[[ Data to use, beginning ]]

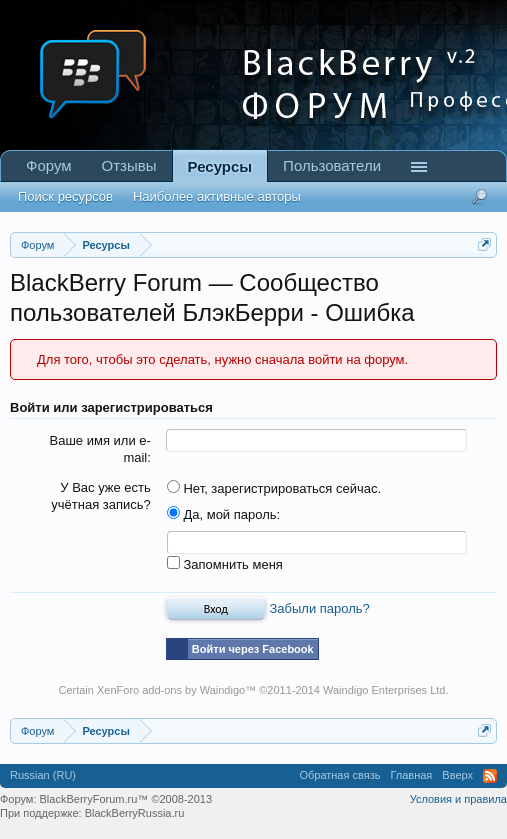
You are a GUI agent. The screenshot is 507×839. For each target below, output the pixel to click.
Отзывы (129, 165)
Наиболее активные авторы (217, 196)
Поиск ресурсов (65, 196)
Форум (49, 165)
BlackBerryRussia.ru (135, 813)
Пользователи (332, 165)
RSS (490, 776)
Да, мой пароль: (223, 514)
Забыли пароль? (319, 608)
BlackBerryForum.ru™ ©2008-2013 (126, 799)
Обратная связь (339, 775)
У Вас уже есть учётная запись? (101, 496)
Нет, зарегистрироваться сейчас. (274, 488)
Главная (411, 775)
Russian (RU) (43, 775)
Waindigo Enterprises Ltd (384, 690)
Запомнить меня (225, 564)
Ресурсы (220, 166)
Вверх (457, 775)
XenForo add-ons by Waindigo (171, 690)
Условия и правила (458, 799)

[[ Data to use, end ]]

Set down the records again verbatim, with no pictures.

You are a GUI agent. The screenshot is 507×839. For each target below, output the pixel to click.
Отзывы (129, 165)
Наиболее активные авторы (217, 196)
Поиск ресурсов (65, 196)
Форум (49, 165)
BlackBerryRussia.ru (135, 813)
Пользователи (332, 165)
RSS (490, 776)
Да, мой пароль: (223, 514)
Забыли пароль? (319, 608)
BlackBerryForum.ru™ ©2008-2013 (126, 799)
Обратная связь (339, 775)
У Вас уже есть учётная запись? (101, 496)
Нет, зарегистрироваться сейчас. (274, 488)
Главная (411, 775)
Russian (RU) (43, 775)
Waindigo Enterprises Ltd (384, 690)
Запомнить меня (225, 564)
Ресурсы (220, 166)
Вверх (457, 775)
XenForo add-ons by Waindigo (171, 690)
Условия и правила (458, 799)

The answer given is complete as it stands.